Hoy es memoria, ausencia, sueño. Entonces era novedad, comienzo, una nueva etapa. Gorvachev aligeraba la carga despiadada de las décadas de aislamiento y reclusión. La prisión y el encierro se transformaban en fenómenos de antaño. Uno tras otro, grupos de extranjeros eran acogidos en la ciudad, en una muestra de apertura, luego de casi un siglo de encierro. Se exponía Vladivostok a la vista de forasteros, invitados por el gobierno ruso.

El conocimiento de aquella remota geografía, poblada de eslavos y encajada en las profundidades del Asia amarilla, no era excesivo. La punta más oriental de Rusia. Más cerca geográficamente a Tokio que a Moscú o San Petersburgo. Once horas de trayecto en el poderoso Antónov, desde Moscú. Tantas horas dejaron una huella. Se presiente el sentido de lo colosal. Una conversación frustrada con el empresario mongol que viajaba al lado, así como una tonadilla que se repitió hasta la desesperación en la aeronave, de la que sólo conservamos el estribillo reiterado: Vladivostok, Vladivostok, Vladivostok, Vladivostok...
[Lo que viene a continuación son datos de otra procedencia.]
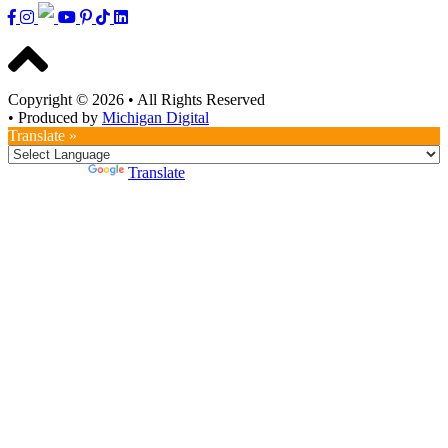
Copyright © 2026
•
All Rights Reserved
•
Produced by
Michigan Digital
Translate »
Powered by
Translate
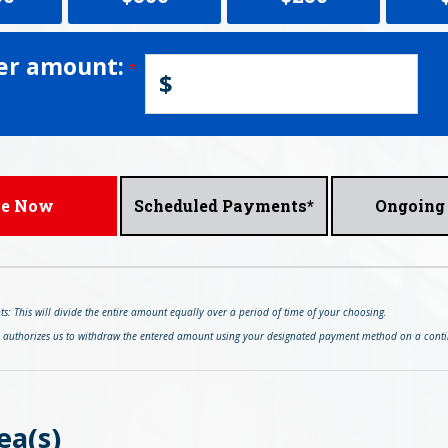
er amount:
$
ve Now
Scheduled Payments*
Ongoing 
: This will divide the entire amount equally over a period of time of your choosing.
s authorizes us to withdraw the entered amount using your designated payment method on a conti
ea(s)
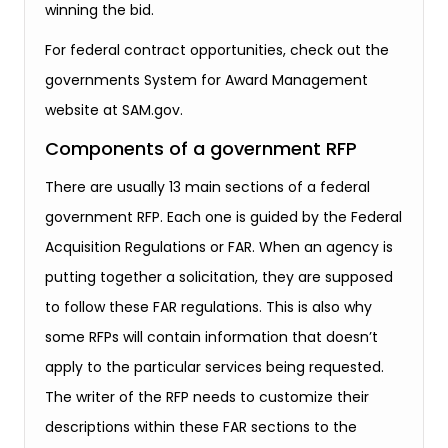
winning the bid.
For federal contract opportunities, check out the
governments System for Award Management
website at SAM.gov.
Components of a government RFP
There are usually 13 main sections of a federal
government RFP. Each one is guided by the Federal
Acquisition Regulations or FAR. When an agency is
putting together a solicitation, they are supposed
to follow these FAR regulations. This is also why
some RFPs will contain information that doesn’t
apply to the particular services being requested.
The writer of the RFP needs to customize their
descriptions within these FAR sections to the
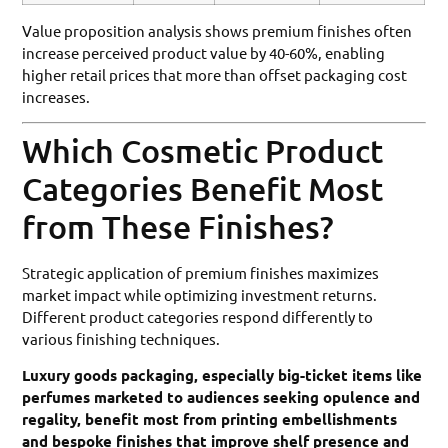
Value proposition analysis shows premium finishes often
increase perceived product value by 40-60%, enabling
higher retail prices that more than offset packaging cost
increases.
Which Cosmetic Product
Categories Benefit Most
from These Finishes?
Strategic application of premium finishes maximizes
market impact while optimizing investment returns.
Different product categories respond differently to
various finishing techniques.
Luxury goods packaging, especially big-ticket items like
perfumes marketed to audiences seeking opulence and
regality, benefit most from printing embellishments
and bespoke finishes that improve shelf presence and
Despuntaba el verano en el hemisferio norte. El sol alumbraba con cierta displicencia. La sonrisa de las jóvenes edecanes revelaba el alivio de largos meses de frío intenso y cielo gris. Si el arrojo es una cualidad no común en círculos intelectuales y académicos, esa ocasión el heroísmo se impuso como norma. En el detalle se encuentra más a menudo la belleza.

Demostraciones y paseos ilustrativos, charlas académicas y sucesivas conferencias se alternaban con cocteles y caviar con vodka helado. Los anfitriones, académicos, edecanes e intérpretes –mujeres diestras en mantenerse ataviadas de modo permanente- hicieron inolvidable y grata nuestra estancia. Una semana perduró nuestra visita

¿Quién puede negar la simpatía del pueblo ruso? No poco se puede aprender de una ciudad cerrada por décadas, en un extremo del globo. Administrar el conocimiento así adquirido es cosa de tiempo.

Los forasteros partimos. No nos da tregua la convicción de que las grandes ciudades eslavas guardan alguna dosis de melancolía. Como sea, la existencia en Vladivostok continúa la fiesta de la vida. Con ritmo apacible y ordenado, arropada de voluntad en su lejanía, en los confines del océano y del polo ártico.